The beast of gold placed a harrowing taloned foot across the threshold of the portal, pounding apprehension into the dirt with the gleaming swords attached to its feet. The beam shrunk back inside the orb, shifting nervously back and forth, as the white entryway birthed the massive head of the wicked owl from Voden’s dreams. It was difficult for Voden to wrap his head around something trapped inside his subconscious manifesting itself. T
he lid to the third eye slid back in the raptor’s head, separating the horns for the orb to set inside. The owl stepped forward to fit the sphere at the crown of his head. The metal pieces clicked and shifted, sliding back around the orb, holding it firmly in place. It rolled quickly into the socket, adjusting to its new home, and finally settled its sight on the creatures standing before him. He made his final step out of the dimension, as the blazing ivory doorway pinched shut. Kintza’s pupil-less eyes stared as if they were lost in the Collapsing Plane, holding nothing but fearful reflections as his head turned to the audience.
“At last!” he said, exultation echoing in his chest like a ringing bell. His voice needed no amplification to be heard. “I am free!”
“Glorious Prince Kintza!” Eigan exclaimed, bowing to the gigantic metal bird. “We welcome you home!” He sounded almost as if he was beginning to tear up.
The mechanical third eye spun sharply, peering down at Eigan. Kintza bent low, his golden head inches from Eigan, scrutinizing the tiny priest. Silence took the breath from the congregation, transfixed by the interaction between the priest and the incarnate deity.
“And who must you be?” Kintza said, his voice deep and metallic, rumbling coolly through the night.
“I am the one who has freed you,” Eigan responded as calmly as Kintza asked.
Voden was almost impressed he could hold that horrid smirk with the behemoth staring down on him. Voden felt his legs tremble at the height of Kintza. His head was large enough to swallow Eigan, and Voden suspected Kintza would think little of it. It was what Voden hoped for most.
“Eigan,” Kintza muttered. “Fortune serves you well.” His vacant eyes sparkled glossy streams of light that danced from flames burning around the altar.

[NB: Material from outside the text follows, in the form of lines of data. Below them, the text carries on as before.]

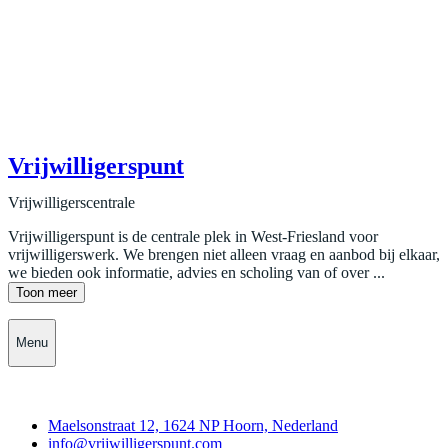
Vrijwilligerspunt
Vrijwilligerscentrale
Vrijwilligerspunt is de centrale plek in West-Friesland voor
vrijwilligerswerk. We brengen niet alleen vraag en aanbod bij elkaar,
we bieden ook informatie, advies en scholing van of over ...
Toon meer
Menu
Contact
Maelsonstraat 12, 1624 NP Hoorn, Nederland
info@vrijwilligerspunt.com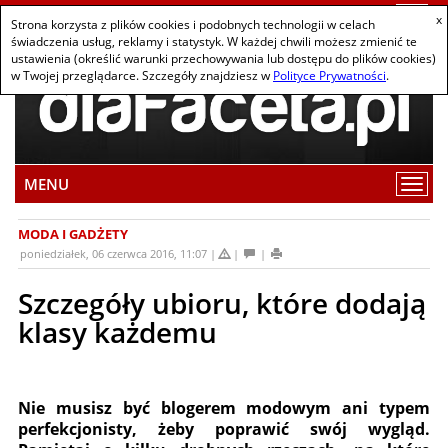
Togg
x
Strona korzysta z plików cookies i podobnych technologii w celach
navi
świadczenia usług, reklamy i statystyk. W każdej chwili możesz zmienić te
ustawienia (określić warunki przechowywania lub dostępu do plików cookies)
w Twojej przeglądarce. Szczegóły znajdziesz w
Polityce Prywatności
.
MENU
Wybi
pozy
z
MODA I GADŻETY
men
poniedziałek, 06 czerwca 2016, 11:07
Szczegóły ubioru, które dodają
klasy każdemu
Nie musisz być blogerem modowym ani typem
perfekcjonisty, żeby poprawić swój wygląd.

Eigan, still smiling contently, stood defiant to the blackness of the eyes, unable to be consumed by the void. The brazen bird flicked its eye away from him and reamed it into Voden. Voden felt the consistent scrutiny, churning the contents of his stomach, feeling the bile gurgling at the abstruse beam that settled on his forehead. It urged Voden to sink deeper inside and offered him an odd seduction that nearly spoke out of the beam. Voden tore his eyes away. Vec shook his head, giving Voden a languished expression. He was drained of all color.